Thick smoke causes 'hazardous' air quality levels in Sydney

In an all too familiar warning this bushfire season, Sydney residents are being advised that a thick blanket of smoke has made air quality levels 'hazardous' today.

Much of coastal NSW is experiencing smoke haze on Tuesday after westerly winds pushed smoke toward the coast overnight and this morning.

Smoke has settled over the city of Sydney. It will continue to linger until temperatures rise later in the day.

The Rural Fire Service has noted that NSW is going through the longest and most widespread period of poor air quality in recorded history, worse than the 1994 Sydney bushfires and the Black Christmas fires in 2001/02.

Sydney has broken records for hazardous air pollution. Of the 25 days from November 11 to December 6, 17 registered hazardous air quality.

Sydney Airport said poor visibility is causing delays of up to 30 minutes, but said no flights have been cancelled. The airport is urging passengers to check with their airlines for further information.

A smoke alarm went off in the airport due to the smoke, but there were no evacuations and no further delays or cancellations as a result, a spokesman for the airport said.

Bushfire smoke is also seeping into office buildings in the city and beyond causing smoke alarms to go off and prompting evacuations - including at the Rural Fire Service HQ and the Sydney Morning Herald.

Severe fire danger is forecast the Greater Sydney, Illawarra/Shoalhaven and Hunter regions.

Firefighters are preparing to tackle high temperatures and windy conditions this afternoon.

A total fire is also in place across the region.

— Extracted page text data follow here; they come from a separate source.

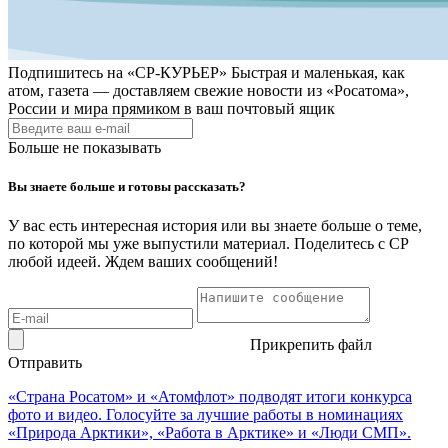
Подпишитесь на
«СР-КУРЬЕР»
Быстрая и маленькая, как
атом, газета — доставляем свежие новости из «Росатома»,
России и мира прямиком в ваш почтовый ящик
Больше не показывать
Вы знаете больше и готовы рассказать?
У вас есть интересная история или вы знаете больше о теме,
по которой мы уже выпустили материал. Поделитесь с СР
любой идеей. Ждем ваших сообщений!
Прикрепить файл
Отправить
«Страна Росатом» и «Атомфлот» подводят итоги конкурса
фото и видео. Голосуйте за лучшие работы в номинациях
«Природа Арктики», «Работа в Арктике» и «Люди СМП».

People with heart or lung disease, breathing issues, older adults, and children should avoid exercising outdoors and stay inside.

The advice is to rest and use reliever medicine if you get smoke-related symptoms and if they persist, seek medical advice.

The smoke is expected to linger until later in the day.

The worst air quality is in south-west Sydney, north-west Sydney and the Central Coast.